GitHub and competing platforms for distributed version control are, therefore, no
solution for sustainable, long-term access. Long-term preservation and accessibility
require costly continuous maintenance, which is out-of-reach for projects, such as
ours, which cannot afford to pay running costs for years to come. Publicly funded
data repositories, on the other hand, guarantee the integrity and availability of
data for the foreseeable future. Zenodo is an open and free-to-use, E.U.-funded
research data repository originally developed by the European Organization for
Nuclear Research (CERN) in Geneva. In addition to its core service of providing
long-term archiving of digital data, Zenodo registers versioned Digital Object
Identifiers (DOI) and integrates with various Open Science infrastructures, such as
scholarly aggregators of metadata or Open Researcher and Contributor ID (ORCID) for
unambiguously identifying contributors. Zenodo also integrates with GitHub by
automatically archiving each release of data and tools and recording all contributors
as found in the .git repository. This makes it a perfect choice for our
GitHub-centered workflow.
The combination of platforms for distributed version-control with public repositories
provides the necessary accessibility and sustainability of our data layer. But our
editions’ claim to credibility builds on the linkage between textual editions and
digital facsimiles. These links to externally hosted facsimiles are the most volatile
component of the data layer, and we already encountered three major instances of link
rot. Two were caused by vendors moving servers and changing protocols: The British
Library moved the Endangered Archives Programme to IIIF in 2017 and
Arshīf al-majallāt al-adabiyya wa-l-thaqāfiyya al-ʿarabiyya moved to a new
domain in 2019, while HathiTrust removed the facsimiles of Princeton’s copy of
al-Haqāʾiq (vol.1, 1910) from the public domain without any
explanation in 2016.
[26] Such link rot inevitably requires a lot of manual
labor to figure out the patterns in new URLs (if any) and to write the necessary
scripts to update all TEI files. Derivative formats, such as bibliographic metadata,
although part of the data layer and preserved on Zenodo, can easily be regenerated
from the main TEI files whenever changes to the infrastructure or updated standards
necessitate it.
The World Wide Web and web browsers are fluid environments that will gradually break
the presentation layer. As this presentation layer depends on specific versions of
software, standards, and infrastructures, its functionality and looks cannot readily
be preserved and archived. TEI Boilerplate was the only viable option to render TEI
files in the browser without a backend in 2015, and it still works. All major
browsers continue to support XSLT transformation but with two limitations. First,
JavaScript Object Notation (JSON) has, in many cases, superseded XML as an exchange
format for serialized (structured) data, and XSLT support is limited to version 1,
which was superseded by XSLT 2 in 2007 and XSLT 3 in 2017. If browsers continue
to support XSLT, it won’t be further developed. Second, browser vendors tighten the
screws on security. Running XSLT transformations on local files is considered
attempted cross-site scripting and, consequently, is aborted by Google’s Chrome
browser. The Firefox browser will transform local XML files but only with remotely
hosted XSLT. At the time of writing, only Apple’s Safari allows for rendering our
editions without any Internet connection. In the meantime, the TEI
community has spawned new and exciting infrastructures for presenting TEI-based
editions to human readers. Based on the TEI Processing Model [
Turska, Cummings, and Rahtz 2016],
the TEI Publisher provides a flexible publication and editing framework
as long as one has access to hosted server space. The Javascript-based
CETEIcean, on the other hand, has
matured into an alternative to TEI Boilerplate with the full support of the TEI
consortium [
Cayless and Viglianti 2018] [
Cayless and Viglianti 2020]. All future
developments of OpenArabicPE’s webview will therefore move to CETEIcean.
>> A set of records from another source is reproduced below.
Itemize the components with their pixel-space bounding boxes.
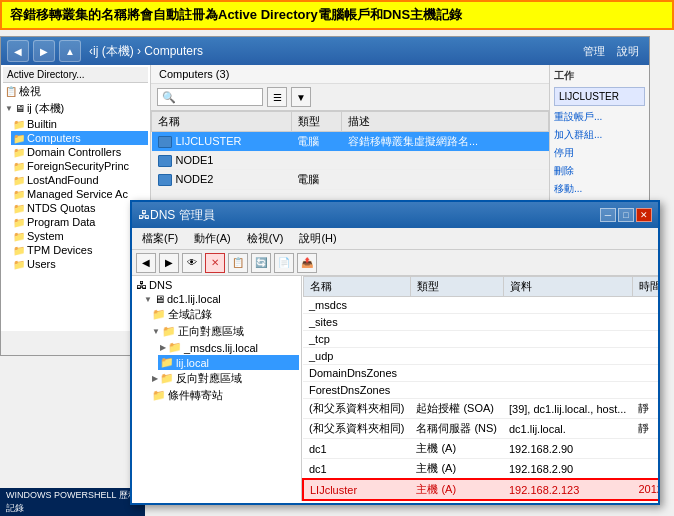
sidebar-item-programdata[interactable]: 📁 Program Data [11,215,148,229]
manage-link[interactable]: 管理 [579,42,609,61]
dns-col-name[interactable]: 名稱 [303,277,410,297]
toolbar-forward[interactable]: ▶ [159,253,179,273]
dns-tree-root[interactable]: 🖧 DNS [134,278,299,292]
dns-cell-name: DomainDnsZones [303,365,410,382]
dns-table-row[interactable]: (和父系資料夾相同)起始授權 (SOA)[39], dc1.lij.local.… [303,399,658,419]
sidebar-item-managed[interactable]: 📁 Managed Service Ac [11,187,148,201]
minimize-button[interactable]: ─ [600,208,616,222]
dns-tree-msdcs[interactable]: ▶ 📁 _msdcs.lij.local [158,340,299,355]
dns-table-row[interactable]: dc1主機 (A)192.168.2.90 [303,459,658,480]
toolbar-export[interactable]: 📤 [297,253,317,273]
action-link[interactable]: 停用 [554,144,645,162]
sidebar-item-lostfound[interactable]: 📁 LostAndFound [11,173,148,187]
dns-table-row[interactable]: _udp [303,348,658,365]
toolbar-delete[interactable]: ✕ [205,253,225,273]
toolbar-show-hide[interactable]: 👁 [182,253,202,273]
back-button[interactable]: ◀ [7,40,29,62]
dns-col-timestamp[interactable]: 時間戳記 [632,277,658,297]
msdcs-icon: 📁 [168,341,182,354]
dns-tree-globalrecords[interactable]: 📁 全域記錄 [150,306,299,323]
sidebar-item-ntds[interactable]: 📁 NTDS Quotas [11,201,148,215]
cell-desc: 容錯移轉叢集虛擬網路名... [342,132,549,152]
dns-sidebar: 🖧 DNS ▼ 🖥 dc1.lij.local 📁 全域記錄 ▼ 📁 正向對應區… [132,276,302,501]
dns-cell-name: _tcp [303,331,410,348]
col-name[interactable]: 名稱 [152,112,292,132]
dns-table-row[interactable]: DomainDnsZones [303,365,658,382]
computer-icon: 🖥 [15,103,25,114]
dns-table-row[interactable]: (和父系資料夾相同)名稱伺服器 (NS)dc1.lij.local.靜 [303,419,658,439]
dns-cell-type [410,348,503,365]
powershell-button[interactable]: WINDOWS POWERSHELL 歷程記錄 [0,488,145,516]
info-banner: 容錯移轉叢集的名稱將會自動註冊為Active Directory電腦帳戶和DNS… [0,0,674,30]
help-link[interactable]: 說明 [613,42,643,61]
view-menu[interactable]: 檢視(V) [241,230,290,247]
dns-col-data[interactable]: 資料 [503,277,632,297]
col-desc[interactable]: 描述 [342,112,549,132]
sidebar-item-tpm[interactable]: 📁 TPM Devices [11,243,148,257]
dns-cell-timestamp: 靜 [632,399,658,419]
dns-table-row[interactable]: dc1主機 (A)192.168.2.90 [303,439,658,459]
dns-cell-name: dc1 [303,439,410,459]
view-btn[interactable]: ☰ [267,87,287,107]
sidebar-item-view[interactable]: 📋 檢視 [3,83,148,100]
filter-btn[interactable]: ▼ [291,87,311,107]
dns-title-bar: 🖧 DNS 管理員 ─ □ ✕ [132,202,658,228]
sidebar-item-local[interactable]: ▼ 🖥 ij (本機) [3,100,148,117]
toolbar-back[interactable]: ◀ [136,253,156,273]
dns-root-icon: 🖧 [136,279,147,291]
action-link[interactable]: 刪除 [554,162,645,180]
dns-table-row[interactable]: _sites [303,314,658,331]
lij-icon: 📁 [160,356,174,369]
dns-cell-name: ForestDnsZones [303,382,410,399]
help-menu[interactable]: 說明(H) [293,230,342,247]
table-row[interactable]: NODE2電腦 [152,170,549,190]
action-link[interactable]: 移動... [554,180,645,198]
dns-table-row[interactable]: ForestDnsZones [303,382,658,399]
maximize-button[interactable]: □ [618,208,634,222]
dns-table-row[interactable]: Node1主機 (A)192.168.2.912012/12/9 上 [303,500,658,501]
search-box[interactable]: 🔍 [157,88,263,106]
sidebar-item-dc[interactable]: 📁 Domain Controllers [11,145,148,159]
table-row[interactable]: NODE1 [152,152,549,170]
dns-cell-timestamp [632,297,658,314]
dns-tree-lij-local[interactable]: 📁 lij.local [158,355,299,370]
dns-cell-name: (和父系資料夾相同) [303,399,410,419]
col-type[interactable]: 類型 [291,112,342,132]
dns-cell-timestamp [632,365,658,382]
cluster-item[interactable]: LIJCLUSTER [554,87,645,106]
dns-table-row[interactable]: _tcp [303,331,658,348]
action-link[interactable]: 重設帳戶... [554,108,645,126]
up-button[interactable]: ▲ [59,40,81,62]
sidebar-item-system[interactable]: 📁 System [11,229,148,243]
dns-tree-conditional[interactable]: 📁 條件轉寄站 [150,387,299,404]
dns-table-row[interactable]: LIJcluster主機 (A)192.168.2.1232012/12/9 下 [303,479,658,500]
toolbar-properties[interactable]: 📋 [228,253,248,273]
dns-cell-data [503,331,632,348]
file-menu[interactable]: 檔案(F) [136,230,184,247]
toolbar-new[interactable]: 📄 [274,253,294,273]
table-row[interactable]: LIJCLUSTER電腦容錯移轉叢集虛擬網路名... [152,132,549,152]
action-menu[interactable]: 動作(A) [188,230,237,247]
sidebar-item-foreignsec[interactable]: 📁 ForeignSecurityPrinc [11,159,148,173]
search-input[interactable] [178,92,258,103]
forward-button[interactable]: ▶ [33,40,55,62]
expand-dc1-icon: ▼ [144,295,152,304]
sidebar-item-computers[interactable]: 📁 Computers [11,131,148,145]
ad-title-bar: ◀ ▶ ▲ ‹ij (本機) › Computers 管理 說明 [1,37,649,65]
ntds-icon: 📁 [13,203,25,214]
dns-col-type[interactable]: 類型 [410,277,503,297]
sidebar-item-builtin[interactable]: 📁 Builtin [11,117,148,131]
sidebar-item-users[interactable]: 📁 Users [11,257,148,271]
dns-table-row[interactable]: _msdcs [303,297,658,314]
action-link[interactable]: 加入群組... [554,126,645,144]
dns-tree-forward[interactable]: ▼ 📁 正向對應區域 [150,323,299,340]
lostfound-icon: 📁 [13,175,25,186]
title-right-actions: 管理 說明 [579,42,643,61]
toolbar-refresh[interactable]: 🔄 [251,253,271,273]
dns-records-table: 名稱 類型 資料 時間戳記 _msdcs_sites_tcp_udpDomain… [302,276,658,501]
dns-cell-type [410,314,503,331]
system-icon: 📁 [13,231,25,242]
dns-tree-reverse[interactable]: ▶ 📁 反向對應區域 [150,370,299,387]
dns-tree-dc1[interactable]: ▼ 🖥 dc1.lij.local [142,292,299,306]
close-button[interactable]: ✕ [636,208,652,222]
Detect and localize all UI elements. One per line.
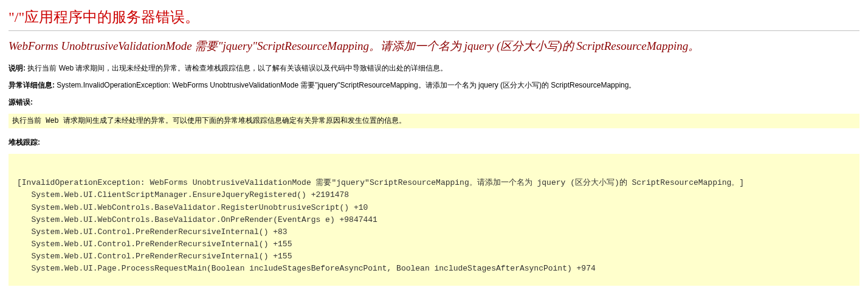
exception-text: System.InvalidOperationException: WebFor…: [55, 81, 636, 89]
divider: [9, 30, 859, 31]
exception-row: 异常详细信息: System.InvalidOperationException…: [9, 80, 859, 91]
page-title: "/"应用程序中的服务器错误。: [9, 7, 859, 27]
source-error-label: 源错误:: [9, 98, 33, 106]
exception-label: 异常详细信息:: [9, 81, 55, 89]
source-error-row: 源错误:: [9, 97, 859, 108]
description-row: 说明: 执行当前 Web 请求期间，出现未经处理的异常。请检查堆栈跟踪信息，以了…: [9, 63, 859, 74]
description-text: 执行当前 Web 请求期间，出现未经处理的异常。请检查堆栈跟踪信息，以了解有关该…: [26, 64, 447, 72]
stack-trace-row: 堆栈跟踪:: [9, 137, 859, 148]
stack-trace-code: [InvalidOperationException: WebForms Uno…: [9, 154, 859, 286]
source-error-code: 执行当前 Web 请求期间生成了未经处理的异常。可以使用下面的异常堆栈跟踪信息确…: [9, 114, 859, 128]
error-subtitle: WebForms UnobtrusiveValidationMode 需要"jq…: [9, 38, 859, 54]
description-label: 说明:: [9, 64, 26, 72]
stack-trace-label: 堆栈跟踪:: [9, 138, 40, 147]
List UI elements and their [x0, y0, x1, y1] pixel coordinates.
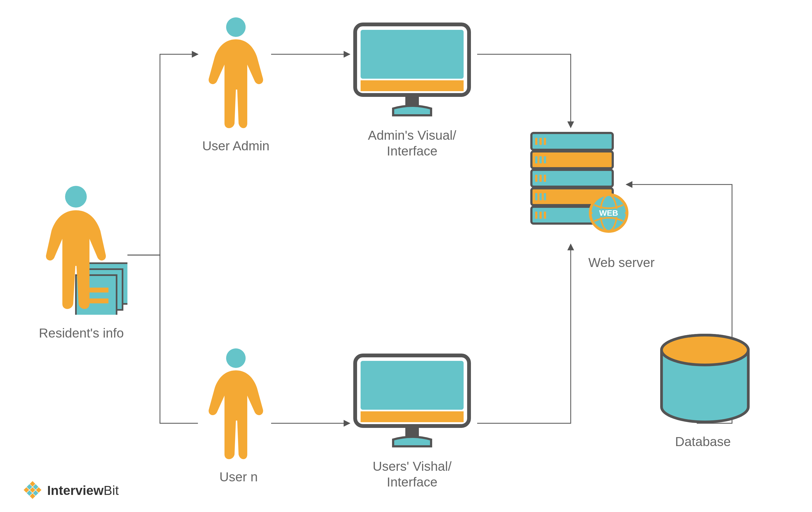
svg-rect-14 — [360, 411, 464, 422]
resident-icon — [35, 185, 127, 316]
web-badge-text: WEB — [599, 208, 618, 217]
user-interface-icon — [352, 353, 472, 452]
admin-interface-label: Admin's Visual/Interface — [360, 128, 464, 159]
svg-rect-17 — [531, 152, 613, 168]
database-icon — [659, 334, 751, 427]
web-server-icon: WEB — [526, 130, 629, 245]
user-n-icon — [201, 347, 271, 462]
user-n-label: User n — [206, 469, 271, 484]
brand-logo: InterviewBit — [22, 480, 119, 501]
svg-rect-13 — [360, 361, 464, 410]
admin-interface-icon — [352, 22, 472, 120]
web-server-label: Web server — [588, 255, 655, 270]
user-admin-icon — [201, 16, 271, 131]
svg-rect-9 — [360, 30, 464, 79]
logo-icon — [22, 480, 44, 501]
svg-rect-10 — [360, 80, 464, 91]
svg-point-6 — [226, 17, 245, 37]
resident-label: Resident's info — [30, 326, 133, 341]
svg-point-7 — [226, 348, 245, 368]
svg-rect-16 — [531, 133, 613, 150]
svg-point-41 — [662, 335, 748, 365]
brand-text: InterviewBit — [47, 483, 119, 498]
database-label: Database — [675, 434, 731, 449]
svg-point-5 — [65, 186, 87, 208]
user-interface-label: Users' Vishal/Interface — [360, 459, 464, 490]
svg-rect-18 — [531, 170, 613, 187]
user-admin-label: User Admin — [198, 138, 274, 153]
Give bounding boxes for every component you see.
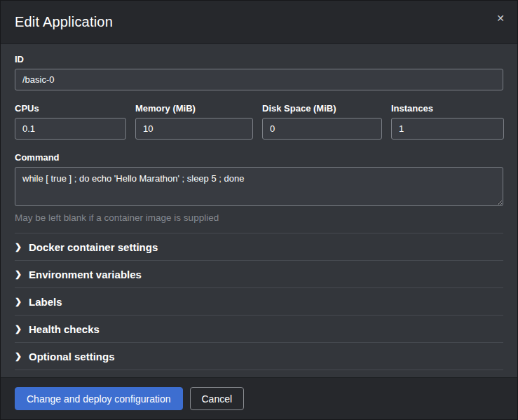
modal-body: ID CPUs Memory (MiB) Disk Space (MiB) In… — [1, 44, 517, 377]
chevron-right-icon: ❯ — [15, 351, 29, 361]
cpus-input[interactable] — [15, 118, 126, 140]
section-labels[interactable]: ❯ Labels — [15, 288, 503, 316]
section-label: Labels — [29, 296, 62, 308]
section-label: Optional settings — [29, 351, 115, 363]
section-label: Docker container settings — [29, 241, 158, 253]
modal-header: Edit Application ✕ — [1, 1, 517, 44]
command-label: Command — [15, 152, 503, 163]
disk-input[interactable] — [262, 118, 382, 140]
edit-application-modal: Edit Application ✕ ID CPUs Memory (MiB) … — [0, 0, 518, 420]
section-environment-variables[interactable]: ❯ Environment variables — [15, 261, 503, 288]
command-textarea[interactable]: while [ true ] ; do echo 'Hello Marathon… — [15, 167, 503, 206]
id-input[interactable] — [15, 69, 503, 90]
command-field-group: Command while [ true ] ; do echo 'Hello … — [15, 152, 503, 223]
id-field-group: ID — [15, 54, 503, 90]
section-docker-container-settings[interactable]: ❯ Docker container settings — [15, 233, 503, 261]
accordion-sections: ❯ Docker container settings ❯ Environmen… — [15, 233, 503, 370]
cpus-field-group: CPUs — [15, 103, 126, 140]
modal-title: Edit Application — [15, 14, 113, 30]
command-help-text: May be left blank if a container image i… — [15, 212, 503, 223]
disk-label: Disk Space (MiB) — [262, 103, 382, 114]
section-label: Environment variables — [29, 269, 142, 280]
disk-field-group: Disk Space (MiB) — [262, 103, 382, 140]
instances-field-group: Instances — [391, 103, 504, 140]
chevron-right-icon: ❯ — [15, 269, 29, 279]
change-and-deploy-button[interactable]: Change and deploy configuration — [15, 387, 183, 410]
chevron-right-icon: ❯ — [15, 324, 29, 334]
memory-label: Memory (MiB) — [135, 103, 253, 114]
memory-input[interactable] — [135, 118, 253, 140]
resources-row: CPUs Memory (MiB) Disk Space (MiB) Insta… — [15, 103, 503, 140]
id-label: ID — [15, 54, 503, 65]
instances-label: Instances — [391, 103, 504, 114]
memory-field-group: Memory (MiB) — [135, 103, 253, 140]
instances-input[interactable] — [391, 118, 504, 140]
chevron-right-icon: ❯ — [15, 242, 29, 252]
cancel-button[interactable]: Cancel — [190, 387, 245, 410]
cpus-label: CPUs — [15, 103, 126, 114]
section-health-checks[interactable]: ❯ Health checks — [15, 316, 503, 343]
section-optional-settings[interactable]: ❯ Optional settings — [15, 343, 503, 370]
close-icon[interactable]: ✕ — [493, 11, 507, 26]
modal-footer: Change and deploy configuration Cancel — [1, 377, 517, 419]
section-label: Health checks — [29, 323, 100, 335]
chevron-right-icon: ❯ — [15, 297, 29, 306]
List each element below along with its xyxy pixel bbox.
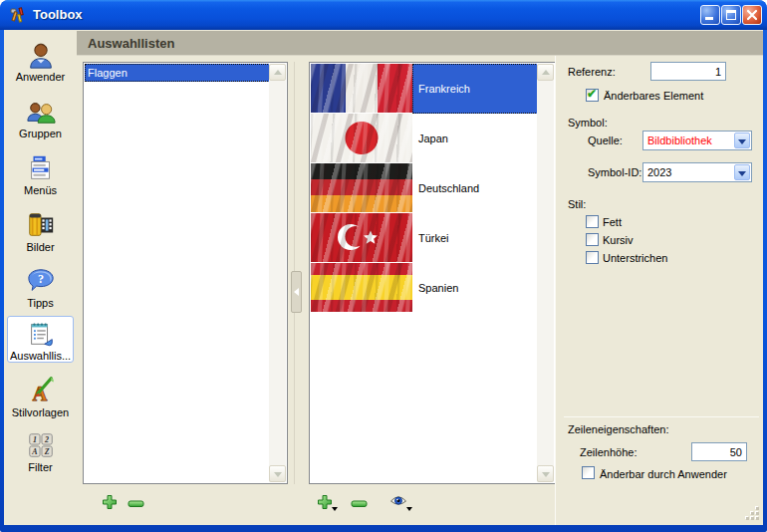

Hosting the webview is not a challenge in itself. There will always be services that
provide hosting for the small amounts of data that our digital editions contain
(Table 2) for free. They are, however, of varying convenience. Data might need to be
copied from the code repository to the hosting provider. In this regard, GitHub pages
is certainly the most convenient solution. It allows us to directly serve the TEI
files from any branch of the code repositories, ensuring that the presentation layer
always renders the latest version of the data layer. Switching providers will
introduce a major instance of link rot for users of our editions. At a bare minimum,
all URLs pointing from the bibliographic metadata to the editions will need to be
updated. Renting a project specific domain, such as openarabicpe.org, will protect
against such basic link rot for a small monthly fee, but it might require a credit
card with the ability to transfer USD abroad, which is not necessarily available to
projects across the Eastern Mediterranean. We have therefore decided to stick with
the default domain provided by GitHub (openarabicpe.github.io).
Conclusion
This paper introduced our project, Open Arabic Periodical Editions, as a concrete
response to the multiple layers of inaccessibility for the textual cultural heritage
of the predominantly Arabic speaking societies of the Eastern Mediterranean. We
demonstrate the possibility of bootstrapping existing data, tools, and
infrastructures into a framework for producing and distributing open scholarly
periodical editions. This framework addresses the constraints of material that
resists digitization and operates within the socio-technical affordances of a
particular region of the Global South. The problems and practical approaches outlined
above are, to a large extent, not specific to digital editions of Arabic periodicals
or the particular environment in Lebanon. All tools, workflows, and infrastructures
can be readily adapted to other literary genres in different scripts and languages
with very little effort. Documenting our approaches and workflows is a major, ongoing
contribution to this effort.
With regards to project specific outcomes, OpenArabicPE has the potential to
radically alter and influence an emerging field of Arab Periodical Studies by making
this material accessible for computational methods [
Grallert 2021]. The editions have
been used as the necessary ground truth in initial efforts to train genre-specific
models for machine-learning approaches to OCR with very promising results, in
collaboration with Sinai Rusinek. Planned collaborations for improving
layout-recognition algorithms will help to eventually remove the dependency on human
transcribers and bring the digitization of the rich Arabic textual heritage on par
with at least the smaller Western languages.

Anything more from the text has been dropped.